Ya, imam Al Baihaqi meriwayatkan perkataan di atas dalam kitab manaqib Asy Syafi’i. Tetapi, dari imam syafi’i, bukan dari nabi shallallahu alaih wasallam. Camkan!

Siapa yang menginginkan kebahagiaan dunia haruslah dengan ilmu dan siapa yang menginginkan kebahagiaan dunia dan akhirat harus dengan?

Berikut teks ucapan Asy Syafi’i,

     مَنْ أَرَادَ الدُّنْيَا فَعَلَيْهِ باِلعِلْمِ وَمَنْ أَرَادَ الآخِرَةَ فَعَلَيْهِ باِلعِلْمِ

“Barangsiapa yang menginginkan (kebahagiaan) dunia, maka hendaknya dengan ilmu. Dan barangsiapa yang menginginkan (kebahagiaan) akhirat, maka hendaknya dengan ilmu.” (Manaqib Asy Syafi’i, 2/139)

Catatan

Tidak semua perkataan yang kandungan maknanya benar, bisa dijadikan sebagai hadis nabi. Karena, menisbatkan sesuatu kepada beliau memiliki konsekuensi yang berat. seandainya hal itu valid dari beliau, maka akan dimasukkan ke dalam lingkup syariat atau agama. Namun, jika tidak valid atau bahkan palsu, maka itu bisa menjadi ancaman bagi yang menisbatkannya kepada beliau.

Beliau bersabda,

 مَنْ حَدَّثَ عَنِّي بِحَدِيثٍ يُرَى أَنَّهُ كَذِبٌ فَهُوَ أَحَدُ الْكَاذِبِينَ

“Barangsiapa yang menceritakan sebuah hadis dariku, yang diduga dusta, maka dia termasuk salah satu dari para pendusta.” (HR. Muslim dalam Muqaddimah shahihnya)

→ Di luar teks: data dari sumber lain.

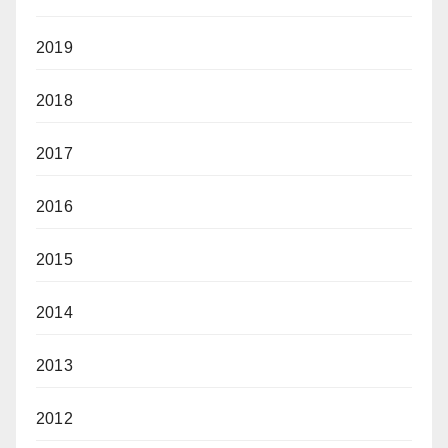
2019
2018
2017
2016
2015
2014
2013
2012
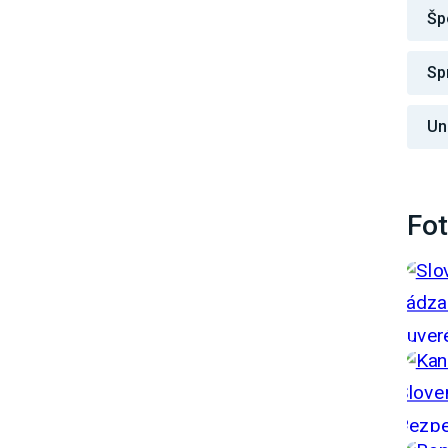
Šp
Sp
Un
Fot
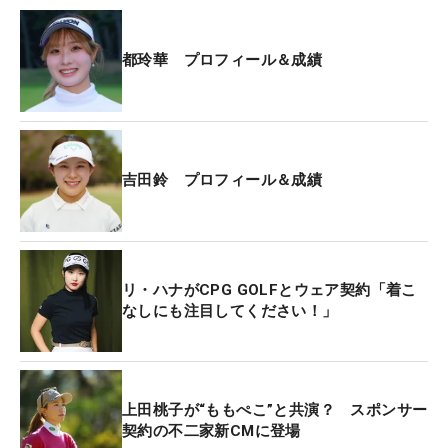
都玲華 プロフィール＆成績
吉田鈴 プロフィール＆成績
リ・ハナがCPG GOLFとウェア契約「着こ
なしにも注目してください！」
上田桃子が“ももぺこ”と共演？ スポンサー
契約の不二家新CMに登場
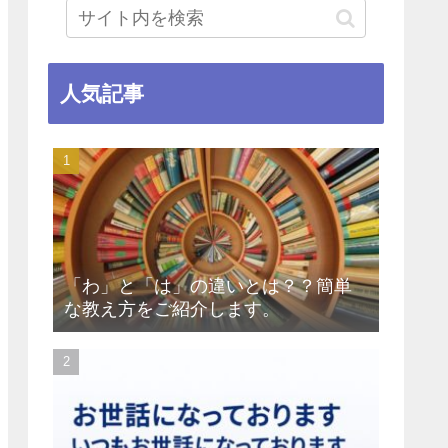
人気記事
「わ」と「は」の違いとは？？簡単
な教え方をご紹介します。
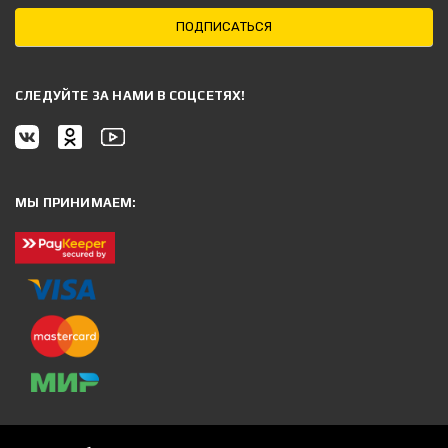
ПОДПИСАТЬСЯ
CЛЕДУЙТЕ ЗА НАМИ В СОЦСЕТЯХ!
МЫ ПРИНИМАЕМ:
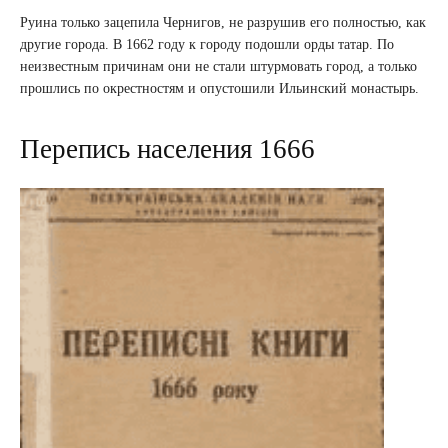
Руина только зацепила Чернигов, не разрушив его полностью, как
другие города. В 1662 году к городу подошли орды татар. По
неизвестным причинам они не стали штурмовать город, а только
прошлись по окрестностям и опустошили Ильинский монастырь.
Перепись населения 1666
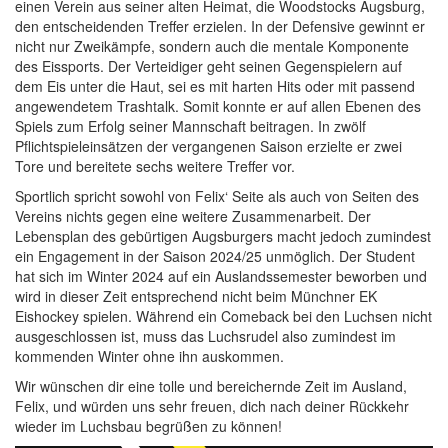
einen Verein aus seiner alten Heimat, die Woodstocks Augsburg,
den entscheidenden Treffer erzielen. In der Defensive gewinnt er
nicht nur Zweikämpfe, sondern auch die mentale Komponente
des Eissports. Der Verteidiger geht seinen Gegenspielern auf
dem Eis unter die Haut, sei es mit harten Hits oder mit passend
angewendetem Trashtalk. Somit konnte er auf allen Ebenen des
Spiels zum Erfolg seiner Mannschaft beitragen. In zwölf
Pflichtspieleinsätzen der vergangenen Saison erzielte er zwei
Tore und bereitete sechs weitere Treffer vor.
Sportlich spricht sowohl von Felix‘ Seite als auch von Seiten des
Vereins nichts gegen eine weitere Zusammenarbeit. Der
Lebensplan des gebürtigen Augsburgers macht jedoch zumindest
ein Engagement in der Saison 2024/25 unmöglich. Der Student
hat sich im Winter 2024 auf ein Auslandssemester beworben und
wird in dieser Zeit entsprechend nicht beim Münchner EK
Eishockey spielen. Während ein Comeback bei den Luchsen nicht
ausgeschlossen ist, muss das Luchsrudel also zumindest im
kommenden Winter ohne ihn auskommen.
Wir wünschen dir eine tolle und bereichernde Zeit im Ausland,
Felix, und würden uns sehr freuen, dich nach deiner Rückkehr
wieder im Luchsbau begrüßen zu können!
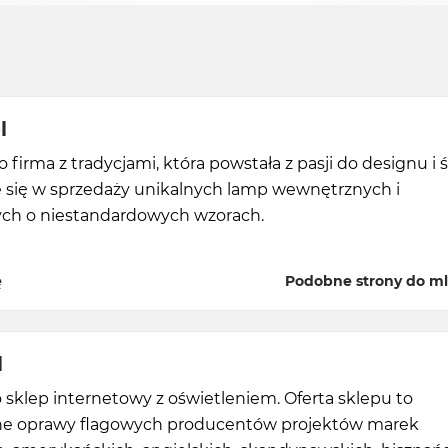
l
 firma z tradycjami, która powstała z pasji do designu i ś
e się w sprzedaży unikalnych lamp wewnętrznych i
ch o niestandardowych wzorach.
ę
Podobne strony do m
l
o sklep internetowy z oświetleniem. Oferta sklepu to
e oprawy flagowych producentów projektów marek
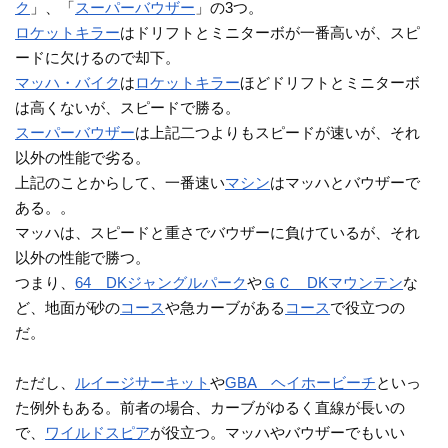
ク
」、「
スーパーバウザー
」の3つ。
ロケットキラー
はドリフトとミニターボが一番高いが、スピ
ードに欠けるので却下。
マッハ・バイク
は
ロケットキラー
ほどドリフトとミニターボ
は高くないが、スピードで勝る。
スーパーバウザー
は上記二つよりもスピードが速いが、それ
以外の性能で劣る。
上記のことからして、一番速い
マシン
はマッハとバウザーで
ある。。
マッハは、スピードと重さでバウザーに負けているが、それ
以外の性能で勝つ。
つまり、
64 DKジャングルパーク
や
ＧＣ DKマウンテン
な
ど、地面が砂の
コース
や急カーブがある
コース
で役立つの
だ。
ただし、
ルイージサーキット
や
GBA ヘイホービーチ
といっ
た例外もある。前者の場合、カーブがゆるく直線が長いの
で、
ワイルドスピア
が役立つ。マッハやバウザーでもいい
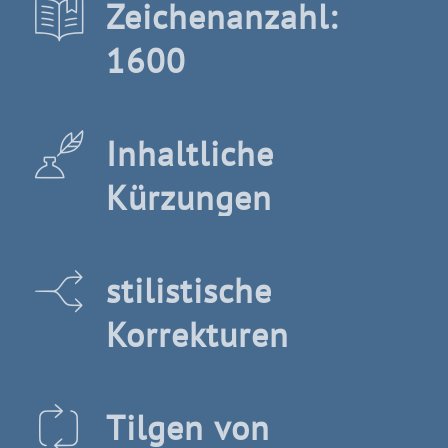
Zeichenanzahl:
1600
Inhaltliche
Kürzungen
stilistische
Korrekturen
Tilgen von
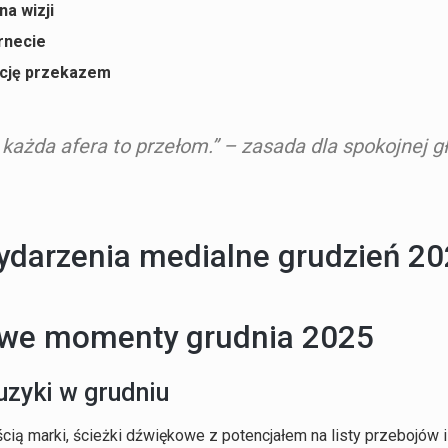
na wizji
ernecie
ację przekazem
e każda afera to przełom.” – zasada dla spokojnej 
alowe momenty grudnia 2025
uzyki w grudniu
marki, ścieżki dźwiękowe z potencjałem na listy przebojów i „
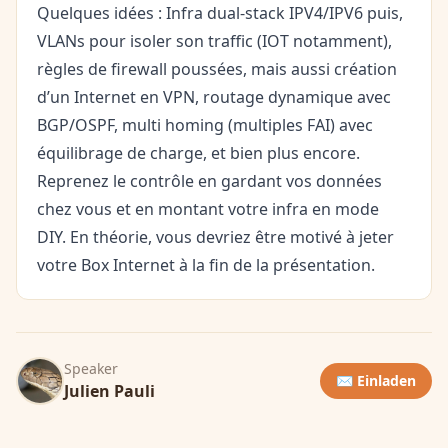
Quelques idées : Infra dual-stack IPV4/IPV6 puis,
VLANs pour isoler son traffic (IOT notamment),
règles de firewall poussées, mais aussi création
d’un Internet en VPN, routage dynamique avec
BGP/OSPF, multi homing (multiples FAI) avec
équilibrage de charge, et bien plus encore.
Reprenez le contrôle en gardant vos données
chez vous et en montant votre infra en mode
DIY. En théorie, vous devriez être motivé à jeter
votre Box Internet à la fin de la présentation.
Speaker
✉️ Einladen
Julien Pauli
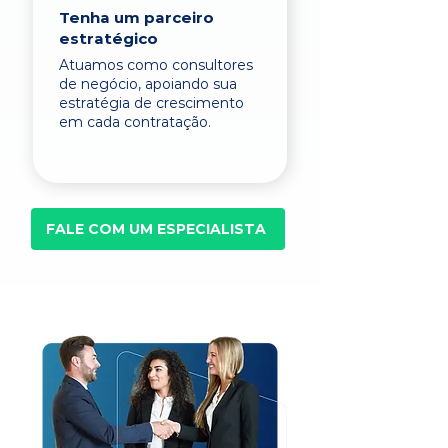
Tenha um parceiro
estratégico
Atuamos como consultores
de negócio, apoiando sua
estratégia de crescimento
em cada contratação.
FALE COM UM ESPECIALISTA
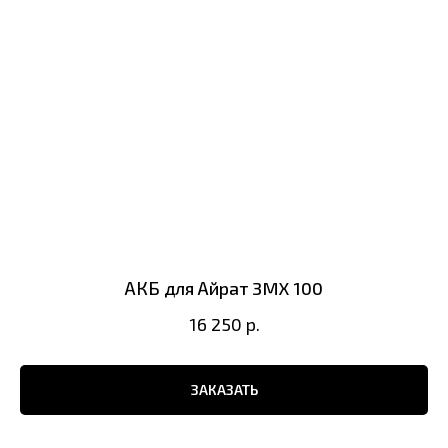
АКБ для Айрат 3MX 100
16 250
р.
ЗАКАЗАТЬ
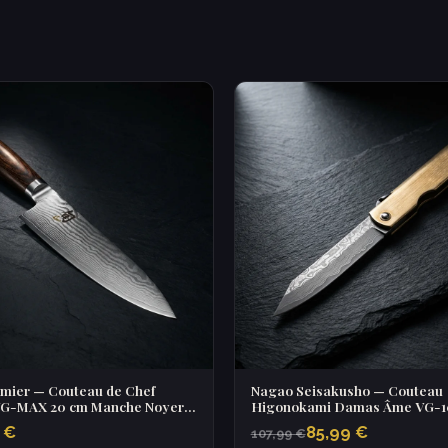
mier — Couteau de Chef
Nagao Seisakusho — Couteau
G-MAX 20 cm Manche Noyer
Higonokami Damas Âme VG-1
ood
Manche Laiton
 €
85,99 €
107,99 €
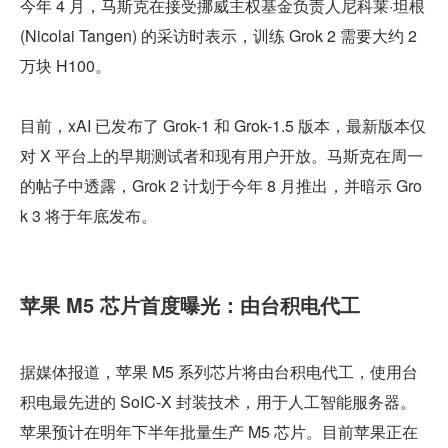
今年 4 月，马斯克在接受挪威主权基金负责人尼科莱·坦根 
(Nicolai Tangen) 的采访时表示，训练 Grok 2 需要大约 2 
万块 H100。
目前，xAI 已发布了 Grok-1 和 Grok-1.5 版本，最新版本仅
对 X 平台上的早期测试者和现有用户开放。马斯克在周一
的帖子中透露，Grok 2 计划于今年 8 月推出，并暗示 Gro
k 3 将于年底发布。
苹果 M5 芯片首度曝光：由台积电代工
据媒体报道，苹果 M5 系列芯片将由台积电代工，使用台
积电最先进的 SoIC-X 封装技术，用于人工智能服务器。
苹果预计在明年下半年批量生产 M5 芯片。目前苹果正在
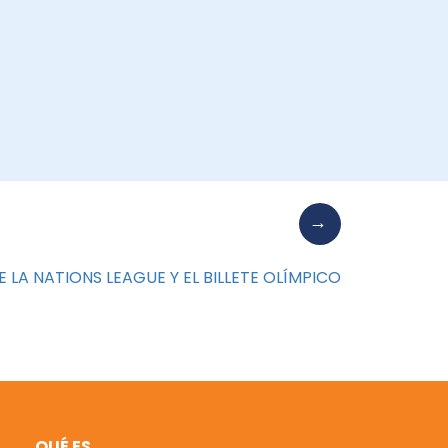
E LA NATIONS LEAGUE Y EL BILLETE OLÍMPICO
QUÉ ES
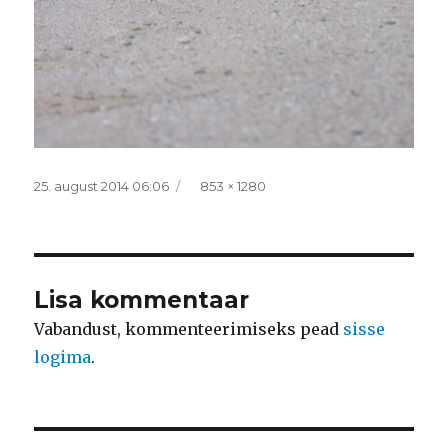
Postitatud
Täissuurus
25. august 2014 06:06
853 × 1280
Lisa kommentaar
Vabandust, kommenteerimiseks pead
sisse
logima
.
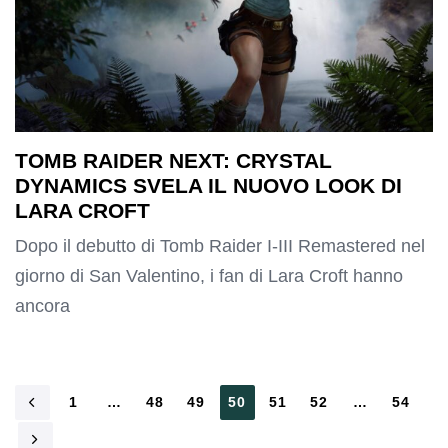
TOMB RAIDER NEXT: CRYSTAL
DYNAMICS SVELA IL NUOVO LOOK DI
LARA CROFT
Dopo il debutto di Tomb Raider I-III Remastered nel
giorno di San Valentino, i fan di Lara Croft hanno
ancora
1
…
48
49
50
51
52
…
54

Kata imam Ad Darimi rahimahullah,

إِذَا رَوَى الرَّجُلُ حَدِيثًا وَلَا يُعْرَفُ لِذَلِكَ الحَدِيثِ عَنِ النَّبِيِّ صَلَّى اللَّهُ عَلَيْهِ وَسَلَّمَ أَصْلٌ فَحَدَّثَ بِهِ فَأَخَافُ أَنْ يَكُونَ قَدْ دَخَلَ فِي هَذَا الحَدِيثِ

“Bila seseorang meriwayatkan sebuah hadis, Tapi tidak diketahui sumbernya dari nabi shallallahu alaih wasallam, Lantas ia (tetap) menceritakannya (dari nabi), maka aku khawatir ia masuk ke dalam (makna) hadis ini.” (lihat komentar at Tirmidzi, no hadis. 2662)

Wallahu A’lam. Semoga bermanfaat.

Ditulis Oleh : Abu Hurairah, BA 

(Alumni PP. Hamalatulqur’an Yogyakarta, S1 fakultas Hadis Univ. Islam Madinah KSA. Saat ini sedang menempuh studi S2 prodi ilmu hadis, di universitas dan fakultas yang sama).